Tag Archives: data sets

Data Science: Methods Matter (Part 2)

What makes data science a science?


When data analytics crosses the line with simple formulas, much conjecture and an arbitrary methodology behind it, it often fails in what it was designed to do —give accurate answers to pressing questions.

So at Majesco, we pursue a proven data science methodology in an attempt to lower the risk of misapplying data and to improve predictive results. In Methods Matter, Part 1, we provided a picture of the methodology that goes into data science. We discussed CRISP-DM and the opening phase of the life cycle, project design.

In Part 2, we will be discussing the heart of the life cycle — the data itself. To do that, we’ll take an in-depth look at two central steps: building a data set, and exploratory data analysis. These two steps compose the phase that is  extremely critical for project success, and they illustrate why data analytics is more complex than many insurers realize.

Building a Data Set

Building a data set, in one way, is no different than gathering evidence to solve a mystery or a criminal case. The best case will be built with verifiable evidence. The best evidence will be gathered by paying attention to the right clues.

There will also almost never be just one piece of evidence used to build a case, but a complete set of gathered evidence — a data set. It’s the data scientist’s job to ask, “Which data holds the best evidence to prove our case right or wrong?”

Data scientists will survey the client or internal resources for available in-house data, and then discuss obtaining additional external data to complete the data set. This search for external data is more prevalent now than previously. The growth of external data sources and their value to the analytics process has ballooned with an increase in mobile data, images, telematics and sensor availability.
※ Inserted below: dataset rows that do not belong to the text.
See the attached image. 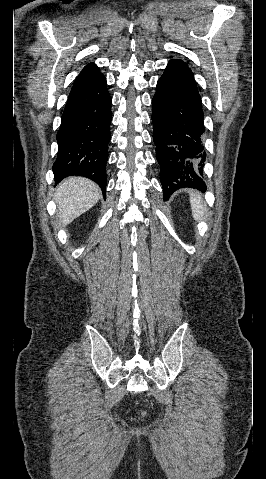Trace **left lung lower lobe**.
<instances>
[{"label":"left lung lower lobe","mask_w":266,"mask_h":479,"mask_svg":"<svg viewBox=\"0 0 266 479\" xmlns=\"http://www.w3.org/2000/svg\"><path fill=\"white\" fill-rule=\"evenodd\" d=\"M201 104L192 71L169 61L152 99L153 140L165 200L184 187L206 190Z\"/></svg>","instance_id":"1"}]
</instances>
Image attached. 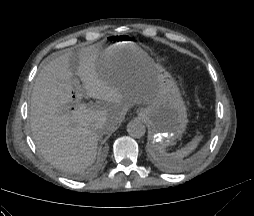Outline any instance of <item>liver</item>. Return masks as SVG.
<instances>
[{"mask_svg": "<svg viewBox=\"0 0 254 216\" xmlns=\"http://www.w3.org/2000/svg\"><path fill=\"white\" fill-rule=\"evenodd\" d=\"M102 46L96 43L60 55L41 69L35 81L31 131L41 154L57 169L77 172L87 168L96 157L100 136L114 131L130 107L151 101L152 73L106 71L110 59L100 58ZM74 75L96 102L75 105Z\"/></svg>", "mask_w": 254, "mask_h": 216, "instance_id": "obj_1", "label": "liver"}]
</instances>
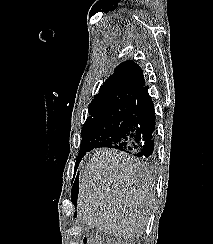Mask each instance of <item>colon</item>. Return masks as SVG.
<instances>
[{
	"mask_svg": "<svg viewBox=\"0 0 213 244\" xmlns=\"http://www.w3.org/2000/svg\"><path fill=\"white\" fill-rule=\"evenodd\" d=\"M93 242H94V244H113L112 242H104V243H102V241H100L99 243H95L97 241H93ZM85 244H87L86 240H85Z\"/></svg>",
	"mask_w": 213,
	"mask_h": 244,
	"instance_id": "5ec220e1",
	"label": "colon"
}]
</instances>
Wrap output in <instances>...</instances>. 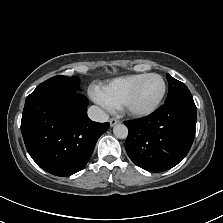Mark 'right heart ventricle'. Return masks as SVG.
Returning <instances> with one entry per match:
<instances>
[{"instance_id":"right-heart-ventricle-1","label":"right heart ventricle","mask_w":223,"mask_h":223,"mask_svg":"<svg viewBox=\"0 0 223 223\" xmlns=\"http://www.w3.org/2000/svg\"><path fill=\"white\" fill-rule=\"evenodd\" d=\"M145 75L144 73L129 74L111 80L100 88V94L106 105L111 108H119L126 95L135 84Z\"/></svg>"}]
</instances>
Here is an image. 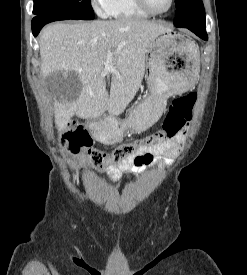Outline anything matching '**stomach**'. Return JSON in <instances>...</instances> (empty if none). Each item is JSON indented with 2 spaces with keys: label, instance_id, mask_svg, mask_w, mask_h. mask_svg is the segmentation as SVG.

See also: The Science (and Art) of Data, Part 1

A typical data set might include, for example, typical external sources such as credit file data from credit reporting agencies and internal policy and claims data. This type of information is commonly used by actuaries in pricing models and is contained in state filings with insurance regulators. Choosing what features go into the data set is the result of dozens of questions and some close inspection. The task is to find the elements or features of the data set that have real value in answering the questions the insurer needs to answer.
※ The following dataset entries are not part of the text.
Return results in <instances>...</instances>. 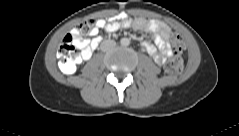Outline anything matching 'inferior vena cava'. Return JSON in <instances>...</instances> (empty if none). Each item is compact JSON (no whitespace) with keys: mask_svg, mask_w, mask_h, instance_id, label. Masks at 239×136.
Here are the masks:
<instances>
[{"mask_svg":"<svg viewBox=\"0 0 239 136\" xmlns=\"http://www.w3.org/2000/svg\"><path fill=\"white\" fill-rule=\"evenodd\" d=\"M116 45V42L114 40H104L101 45H100V48L103 50V51H106L112 47H114Z\"/></svg>","mask_w":239,"mask_h":136,"instance_id":"1","label":"inferior vena cava"}]
</instances>
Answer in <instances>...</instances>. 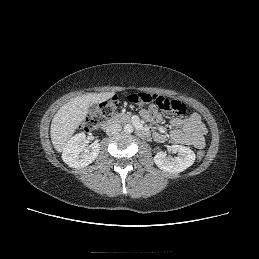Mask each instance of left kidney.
<instances>
[{"label": "left kidney", "instance_id": "5707ae66", "mask_svg": "<svg viewBox=\"0 0 259 259\" xmlns=\"http://www.w3.org/2000/svg\"><path fill=\"white\" fill-rule=\"evenodd\" d=\"M177 157H167L163 151L154 156V162L157 167L163 171L179 173L192 166L195 161V153L188 147L182 145H172L169 147Z\"/></svg>", "mask_w": 259, "mask_h": 259}]
</instances>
In-house data, for example, might include premiums, number of exposures,    new and renewal policies and more. The external credit data may include information such as number of public records, number of mortgage accounts, number of accounts that are 30+ days past due among others. The goal at this point is to make sure that the data is as clean as possible. A target variable of interest might be something like frequency of claims, severity of claims, or loss ratio. This step is many times performed by in-house resources, insurance data analysts familiar with the organization’s available data, or external consultants such as Majesco.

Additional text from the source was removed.